TASK DESCRIPTION ▸ Each entry must appear again exactly as it does in the source.
··········
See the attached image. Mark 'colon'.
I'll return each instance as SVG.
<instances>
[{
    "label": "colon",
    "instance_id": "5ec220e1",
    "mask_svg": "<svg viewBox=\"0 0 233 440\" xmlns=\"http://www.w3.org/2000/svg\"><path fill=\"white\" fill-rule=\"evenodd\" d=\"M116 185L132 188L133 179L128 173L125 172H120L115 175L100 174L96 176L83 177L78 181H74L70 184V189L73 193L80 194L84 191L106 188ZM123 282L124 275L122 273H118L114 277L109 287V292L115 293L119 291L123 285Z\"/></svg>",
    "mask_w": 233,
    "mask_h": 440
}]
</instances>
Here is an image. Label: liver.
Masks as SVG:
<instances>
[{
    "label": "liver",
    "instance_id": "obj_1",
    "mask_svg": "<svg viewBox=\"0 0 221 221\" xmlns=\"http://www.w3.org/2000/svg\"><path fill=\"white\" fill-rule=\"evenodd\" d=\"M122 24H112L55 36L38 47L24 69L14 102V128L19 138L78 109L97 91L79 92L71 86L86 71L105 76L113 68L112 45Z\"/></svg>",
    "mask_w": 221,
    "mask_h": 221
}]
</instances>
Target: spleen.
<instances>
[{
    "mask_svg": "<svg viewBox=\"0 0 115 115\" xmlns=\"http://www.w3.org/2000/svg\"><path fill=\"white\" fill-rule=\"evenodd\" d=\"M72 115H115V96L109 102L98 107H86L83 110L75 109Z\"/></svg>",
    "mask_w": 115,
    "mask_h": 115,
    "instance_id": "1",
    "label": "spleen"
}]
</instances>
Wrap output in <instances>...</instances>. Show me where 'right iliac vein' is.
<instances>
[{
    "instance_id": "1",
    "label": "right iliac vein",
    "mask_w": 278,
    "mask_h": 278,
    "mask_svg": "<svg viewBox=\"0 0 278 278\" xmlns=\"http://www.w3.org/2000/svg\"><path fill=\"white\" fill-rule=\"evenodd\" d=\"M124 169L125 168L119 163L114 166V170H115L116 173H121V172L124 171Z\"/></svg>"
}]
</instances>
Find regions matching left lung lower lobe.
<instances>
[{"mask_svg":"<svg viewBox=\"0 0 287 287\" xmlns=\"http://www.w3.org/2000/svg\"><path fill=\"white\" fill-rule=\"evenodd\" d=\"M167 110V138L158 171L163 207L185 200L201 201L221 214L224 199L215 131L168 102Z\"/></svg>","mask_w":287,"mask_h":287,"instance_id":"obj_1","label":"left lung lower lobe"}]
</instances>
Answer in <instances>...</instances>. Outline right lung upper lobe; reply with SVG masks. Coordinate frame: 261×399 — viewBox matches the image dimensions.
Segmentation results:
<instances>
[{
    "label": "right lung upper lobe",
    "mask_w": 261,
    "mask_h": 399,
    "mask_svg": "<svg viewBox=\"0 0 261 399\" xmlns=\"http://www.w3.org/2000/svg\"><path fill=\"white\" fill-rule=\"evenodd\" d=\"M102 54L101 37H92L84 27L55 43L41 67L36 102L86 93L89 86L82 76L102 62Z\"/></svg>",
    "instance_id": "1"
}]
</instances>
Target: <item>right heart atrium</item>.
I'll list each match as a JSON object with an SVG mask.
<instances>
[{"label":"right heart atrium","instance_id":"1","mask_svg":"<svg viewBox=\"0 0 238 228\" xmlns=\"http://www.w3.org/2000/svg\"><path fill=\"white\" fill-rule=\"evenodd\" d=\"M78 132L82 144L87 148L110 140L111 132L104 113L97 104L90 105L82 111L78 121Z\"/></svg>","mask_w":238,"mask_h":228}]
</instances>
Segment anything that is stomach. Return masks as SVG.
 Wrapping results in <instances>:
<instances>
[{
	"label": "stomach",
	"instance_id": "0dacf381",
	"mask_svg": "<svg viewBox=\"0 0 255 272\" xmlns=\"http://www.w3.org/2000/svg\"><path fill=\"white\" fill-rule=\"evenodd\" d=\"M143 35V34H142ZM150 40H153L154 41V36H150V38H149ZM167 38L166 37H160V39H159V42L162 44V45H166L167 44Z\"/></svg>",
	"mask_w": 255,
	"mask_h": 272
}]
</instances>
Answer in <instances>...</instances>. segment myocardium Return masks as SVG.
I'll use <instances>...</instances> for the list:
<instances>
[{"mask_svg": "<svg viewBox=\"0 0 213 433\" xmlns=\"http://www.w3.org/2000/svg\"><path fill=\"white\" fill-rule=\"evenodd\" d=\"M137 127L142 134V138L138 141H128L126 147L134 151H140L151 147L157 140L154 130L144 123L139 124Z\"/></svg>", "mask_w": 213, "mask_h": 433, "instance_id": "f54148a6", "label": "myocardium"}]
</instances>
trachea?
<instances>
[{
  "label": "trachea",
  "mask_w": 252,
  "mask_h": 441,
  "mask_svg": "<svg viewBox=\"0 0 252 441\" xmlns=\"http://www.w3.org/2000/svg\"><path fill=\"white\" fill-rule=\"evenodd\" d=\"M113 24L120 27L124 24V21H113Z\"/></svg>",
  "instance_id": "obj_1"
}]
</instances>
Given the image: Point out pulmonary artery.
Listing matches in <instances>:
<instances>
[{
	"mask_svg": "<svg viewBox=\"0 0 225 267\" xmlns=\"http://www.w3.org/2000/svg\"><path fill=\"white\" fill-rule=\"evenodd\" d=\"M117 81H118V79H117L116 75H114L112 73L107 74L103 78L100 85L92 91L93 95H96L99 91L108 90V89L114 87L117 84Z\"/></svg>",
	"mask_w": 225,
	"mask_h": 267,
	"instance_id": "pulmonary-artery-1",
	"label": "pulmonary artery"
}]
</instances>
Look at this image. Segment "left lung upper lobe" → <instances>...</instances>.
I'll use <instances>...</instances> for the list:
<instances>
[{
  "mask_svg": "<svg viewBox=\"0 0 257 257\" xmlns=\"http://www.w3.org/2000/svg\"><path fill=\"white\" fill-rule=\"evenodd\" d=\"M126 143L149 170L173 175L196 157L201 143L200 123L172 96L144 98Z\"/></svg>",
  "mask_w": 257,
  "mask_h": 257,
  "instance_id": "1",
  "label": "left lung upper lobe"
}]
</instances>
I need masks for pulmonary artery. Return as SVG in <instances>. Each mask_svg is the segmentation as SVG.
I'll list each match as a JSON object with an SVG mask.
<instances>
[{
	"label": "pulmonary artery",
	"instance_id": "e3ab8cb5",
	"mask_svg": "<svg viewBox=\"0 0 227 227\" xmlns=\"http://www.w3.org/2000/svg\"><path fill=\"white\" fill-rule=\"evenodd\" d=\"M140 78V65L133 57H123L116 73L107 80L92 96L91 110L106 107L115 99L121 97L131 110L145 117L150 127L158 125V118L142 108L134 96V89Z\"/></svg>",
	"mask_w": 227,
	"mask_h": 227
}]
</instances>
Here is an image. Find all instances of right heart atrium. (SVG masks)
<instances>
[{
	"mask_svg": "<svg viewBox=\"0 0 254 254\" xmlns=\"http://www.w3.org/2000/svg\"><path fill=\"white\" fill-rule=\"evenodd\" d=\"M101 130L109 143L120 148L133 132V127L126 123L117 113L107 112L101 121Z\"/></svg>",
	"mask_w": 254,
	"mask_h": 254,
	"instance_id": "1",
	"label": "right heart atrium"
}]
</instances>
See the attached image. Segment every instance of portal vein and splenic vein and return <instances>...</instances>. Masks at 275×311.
··········
EXERCISE RESPONSE ▸
See the attached image. Mark 'colon'.
I'll return each instance as SVG.
<instances>
[{
    "label": "colon",
    "instance_id": "5ec220e1",
    "mask_svg": "<svg viewBox=\"0 0 233 440\" xmlns=\"http://www.w3.org/2000/svg\"><path fill=\"white\" fill-rule=\"evenodd\" d=\"M116 185L132 188L133 179L128 173L125 172H120L115 175L100 174L96 176L83 177L78 181H74L70 184V189L73 193L80 194L84 191L106 188ZM123 282L124 275L122 273H118L114 277L109 287V292L115 293L119 291L123 285Z\"/></svg>",
    "mask_w": 233,
    "mask_h": 440
}]
</instances>
Here is an image. Label: liver.
Masks as SVG:
<instances>
[{
    "label": "liver",
    "instance_id": "obj_1",
    "mask_svg": "<svg viewBox=\"0 0 221 221\" xmlns=\"http://www.w3.org/2000/svg\"><path fill=\"white\" fill-rule=\"evenodd\" d=\"M122 24H112L55 36L38 47L24 69L14 102V128L19 138L78 109L97 91L79 92L71 86L86 71L105 76L113 68L112 45Z\"/></svg>",
    "mask_w": 221,
    "mask_h": 221
}]
</instances>
Target: spleen.
<instances>
[{
    "mask_svg": "<svg viewBox=\"0 0 115 115\" xmlns=\"http://www.w3.org/2000/svg\"><path fill=\"white\" fill-rule=\"evenodd\" d=\"M72 115H115V96L109 102L98 107H86L83 110L75 109Z\"/></svg>",
    "mask_w": 115,
    "mask_h": 115,
    "instance_id": "1",
    "label": "spleen"
}]
</instances>
Wrap output in <instances>...</instances>. Show me where 'right iliac vein' is.
<instances>
[{
    "instance_id": "1",
    "label": "right iliac vein",
    "mask_w": 278,
    "mask_h": 278,
    "mask_svg": "<svg viewBox=\"0 0 278 278\" xmlns=\"http://www.w3.org/2000/svg\"><path fill=\"white\" fill-rule=\"evenodd\" d=\"M124 169L125 168L119 163L114 166V170H115L116 173H121V172L124 171Z\"/></svg>"
}]
</instances>
Find regions matching left lung lower lobe.
<instances>
[{"mask_svg":"<svg viewBox=\"0 0 287 287\" xmlns=\"http://www.w3.org/2000/svg\"><path fill=\"white\" fill-rule=\"evenodd\" d=\"M167 110V138L158 171L163 207L185 200L201 201L221 214L224 199L215 131L168 102Z\"/></svg>","mask_w":287,"mask_h":287,"instance_id":"obj_1","label":"left lung lower lobe"}]
</instances>
Answer in <instances>...</instances>. Outline right lung upper lobe; reply with SVG masks. Coordinate frame: 261×399 — viewBox matches the image dimensions.
Segmentation results:
<instances>
[{
    "label": "right lung upper lobe",
    "mask_w": 261,
    "mask_h": 399,
    "mask_svg": "<svg viewBox=\"0 0 261 399\" xmlns=\"http://www.w3.org/2000/svg\"><path fill=\"white\" fill-rule=\"evenodd\" d=\"M102 54L101 37H92L84 27L55 43L41 67L36 102L86 93L89 86L82 76L102 62Z\"/></svg>",
    "instance_id": "1"
}]
</instances>
Target: <item>right heart atrium</item>.
I'll list each match as a JSON object with an SVG mask.
<instances>
[{"label":"right heart atrium","instance_id":"1","mask_svg":"<svg viewBox=\"0 0 238 228\" xmlns=\"http://www.w3.org/2000/svg\"><path fill=\"white\" fill-rule=\"evenodd\" d=\"M78 132L82 144L87 148L110 140L111 132L104 113L97 104L90 105L82 111L78 121Z\"/></svg>","mask_w":238,"mask_h":228}]
</instances>
Segment anything that is stomach. Return masks as SVG.
 Wrapping results in <instances>:
<instances>
[{
	"label": "stomach",
	"instance_id": "0dacf381",
	"mask_svg": "<svg viewBox=\"0 0 255 272\" xmlns=\"http://www.w3.org/2000/svg\"><path fill=\"white\" fill-rule=\"evenodd\" d=\"M143 35V34H142ZM150 40H153L154 41V36H150V38H149ZM167 38L166 37H160V39H159V42L162 44V45H166L167 44Z\"/></svg>",
	"mask_w": 255,
	"mask_h": 272
}]
</instances>
Answer in <instances>...</instances>. segment myocardium Return masks as SVG.
I'll use <instances>...</instances> for the list:
<instances>
[{"mask_svg": "<svg viewBox=\"0 0 213 433\" xmlns=\"http://www.w3.org/2000/svg\"><path fill=\"white\" fill-rule=\"evenodd\" d=\"M137 127L142 134V138L138 141H128L126 147L134 151H140L151 147L157 140L154 130L144 123L139 124Z\"/></svg>", "mask_w": 213, "mask_h": 433, "instance_id": "f54148a6", "label": "myocardium"}]
</instances>
trachea?
<instances>
[{
  "label": "trachea",
  "mask_w": 252,
  "mask_h": 441,
  "mask_svg": "<svg viewBox=\"0 0 252 441\" xmlns=\"http://www.w3.org/2000/svg\"><path fill=\"white\" fill-rule=\"evenodd\" d=\"M113 24L120 27L124 24V21H113Z\"/></svg>",
  "instance_id": "obj_1"
}]
</instances>
Given the image: Point out pulmonary artery.
Listing matches in <instances>:
<instances>
[{
	"mask_svg": "<svg viewBox=\"0 0 225 267\" xmlns=\"http://www.w3.org/2000/svg\"><path fill=\"white\" fill-rule=\"evenodd\" d=\"M117 81H118V79H117L116 75H114L112 73L107 74L103 78L100 85L92 91L93 95H96L99 91L108 90V89L114 87L117 84Z\"/></svg>",
	"mask_w": 225,
	"mask_h": 267,
	"instance_id": "pulmonary-artery-1",
	"label": "pulmonary artery"
}]
</instances>
Look at this image. Segment "left lung upper lobe" → <instances>...</instances>.
I'll use <instances>...</instances> for the list:
<instances>
[{
  "mask_svg": "<svg viewBox=\"0 0 257 257\" xmlns=\"http://www.w3.org/2000/svg\"><path fill=\"white\" fill-rule=\"evenodd\" d=\"M126 143L149 170L173 175L196 157L201 143L200 123L172 96L144 98Z\"/></svg>",
  "mask_w": 257,
  "mask_h": 257,
  "instance_id": "1",
  "label": "left lung upper lobe"
}]
</instances>
I need masks for pulmonary artery. Return as SVG in <instances>. Each mask_svg is the segmentation as SVG.
I'll list each match as a JSON object with an SVG mask.
<instances>
[{
	"label": "pulmonary artery",
	"instance_id": "e3ab8cb5",
	"mask_svg": "<svg viewBox=\"0 0 227 227\" xmlns=\"http://www.w3.org/2000/svg\"><path fill=\"white\" fill-rule=\"evenodd\" d=\"M140 78V65L133 57H123L116 73L107 80L92 96L91 110L106 107L115 99L121 97L131 110L145 117L150 127L158 125V118L142 108L134 96V89Z\"/></svg>",
	"mask_w": 227,
	"mask_h": 227
}]
</instances>
Here is an image. Find all instances of right heart atrium. (SVG masks)
<instances>
[{
	"mask_svg": "<svg viewBox=\"0 0 254 254\" xmlns=\"http://www.w3.org/2000/svg\"><path fill=\"white\" fill-rule=\"evenodd\" d=\"M101 130L109 143L120 148L133 132V127L126 123L117 113L107 112L101 121Z\"/></svg>",
	"mask_w": 254,
	"mask_h": 254,
	"instance_id": "1",
	"label": "right heart atrium"
}]
</instances>
See the attached image. Segment every instance of portal vein and splenic vein and return <instances>...</instances>. Masks at 275×311.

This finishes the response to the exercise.